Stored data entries
- Opening Delimiter -

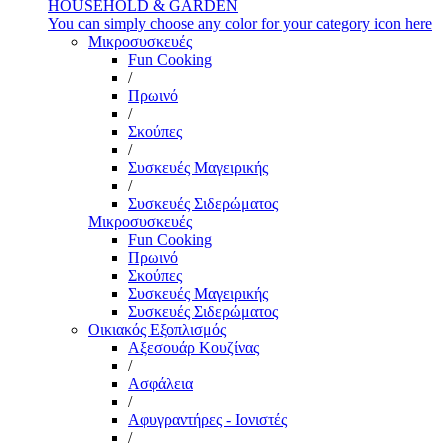
HOUSEHOLD & GARDEN
You can simply choose any color for your category icon here
Μικροσυσκευές
Fun Cooking
/
Πρωινό
/
Σκούπες
/
Συσκευές Μαγειρικής
/
Συσκευές Σιδερώματος
Μικροσυσκευές
Fun Cooking
Πρωινό
Σκούπες
Συσκευές Μαγειρικής
Συσκευές Σιδερώματος
Οικιακός Εξοπλισμός
Αξεσουάρ Κουζίνας
/
Ασφάλεια
/
Αφυγραντήρες - Ιονιστές
/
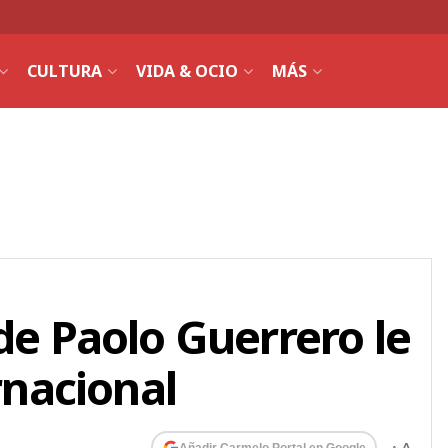
CULTURA
VIDA & OCIO
MÁS
 de Paolo Guerrero le
ernacional
Añadir Carmelo Portal en Google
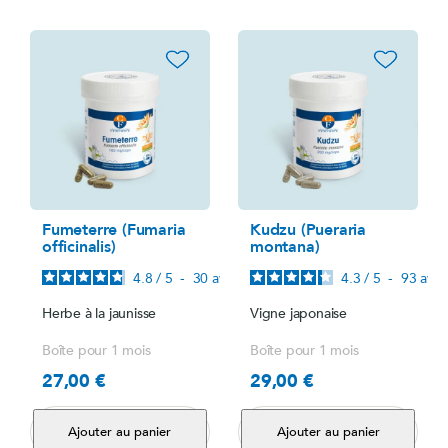
favorite_border
favorite_border
Fumeterre (Fumaria
Kudzu (Pueraria
officinalis)
montana)
4.8
/
5
-
30
avis
4.3
/
5
-
93
avis
Herbe à la jaunisse
Vigne japonaise
Boîte pour 1 mois
Boîte pour 1 mois
27,00 €
29,00 €
Prix
Prix
Ajouter au panier
Ajouter au panier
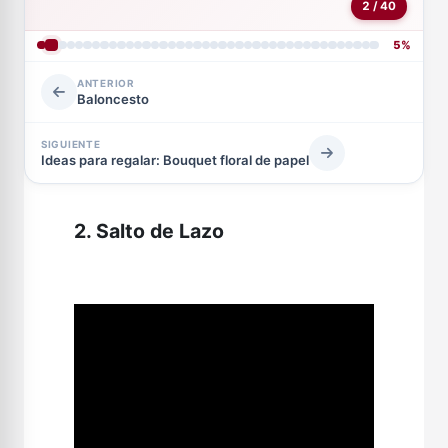
2 / 40
5%
ANTERIOR
Baloncesto
SIGUIENTE
Ideas para regalar: Bouquet floral de papel
2. Salto de Lazo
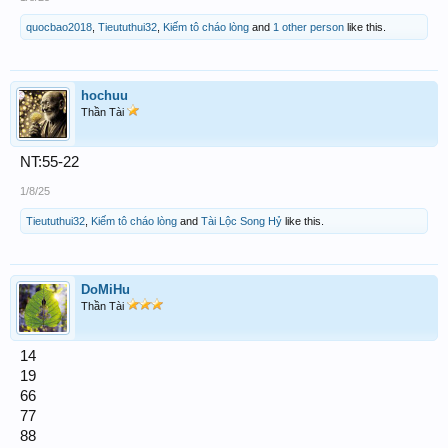
quocbao2018
,
Tieututhui32
,
Kiếm tô cháo lòng
and
1 other person
like this.
hochuu
Thần Tài
NT:55-22
1/8/25
Tieututhui32
,
Kiếm tô cháo lòng
and
Tài Lộc Song Hỷ
like this.
DoMiHu
Thần Tài
14
19
66
77
88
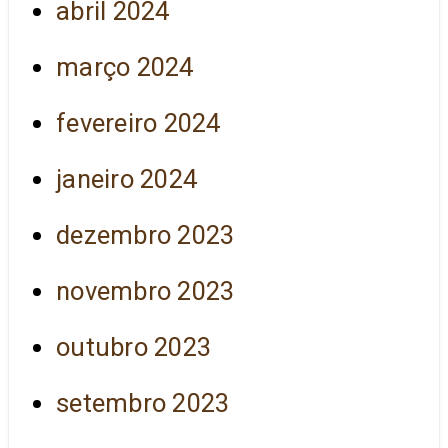
abril 2024
março 2024
fevereiro 2024
janeiro 2024
dezembro 2023
novembro 2023
outubro 2023
setembro 2023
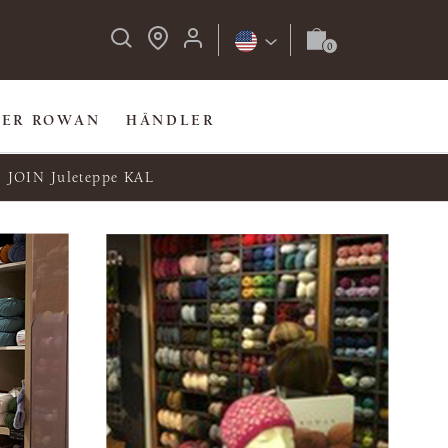
BER ROWAN
HÄNDLER
JOIN Juleteppe KAL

- Closing Delimiter -

__What the task asks__
Without the pictures, give all of the entries above again exactly.

__Solution to this task__
HOUSEHOLD & GARDEN
You can simply choose any color for your category icon here
Μικροσυσκευές
Fun Cooking
/
Πρωινό
/
Σκούπες
/
Συσκευές Μαγειρικής
/
Συσκευές Σιδερώματος
Μικροσυσκευές
Fun Cooking
Πρωινό
Σκούπες
Συσκευές Μαγειρικής
Συσκευές Σιδερώματος
Οικιακός Εξοπλισμός
Αξεσουάρ Κουζίνας
/
Ασφάλεια
/
Αφυγραντήρες - Ιονιστές
/
CULTURA
VIDA & OCIO
MÁS
 de Paolo Guerrero le
ernacional
Añadir Carmelo Portal en Google
favorite_border
favorite_border
Fumeterre (Fumaria
Kudzu (Pueraria
officinalis)
montana)
4.8
/
5
-
30
avis
4.3
/
5
-
93
avis
Herbe à la jaunisse
Vigne japonaise
Boîte pour 1 mois
Boîte pour 1 mois
27,00 €
29,00 €
Prix
Prix
Ajouter au panier
Ajouter au panier
2 / 40
5%
ANTERIOR
Baloncesto
SIGUIENTE
Ideas para regalar: Bouquet floral de papel
2. Salto de Lazo
quocbao2018
,
Tieututhui32
,
Kiếm tô cháo lòng
and
1 other person
like this.
hochuu
Thần Tài
NT:55-22
1/8/25
Tieututhui32
,
Kiếm tô cháo lòng
and
Tài Lộc Song Hỷ
like this.
DoMiHu
Thần Tài
14
19
66
77
88
abril 2024
março 2024
fevereiro 2024
janeiro 2024
dezembro 2023
novembro 2023
outubro 2023
setembro 2023
BER ROWAN
HÄNDLER
JOIN Juleteppe KAL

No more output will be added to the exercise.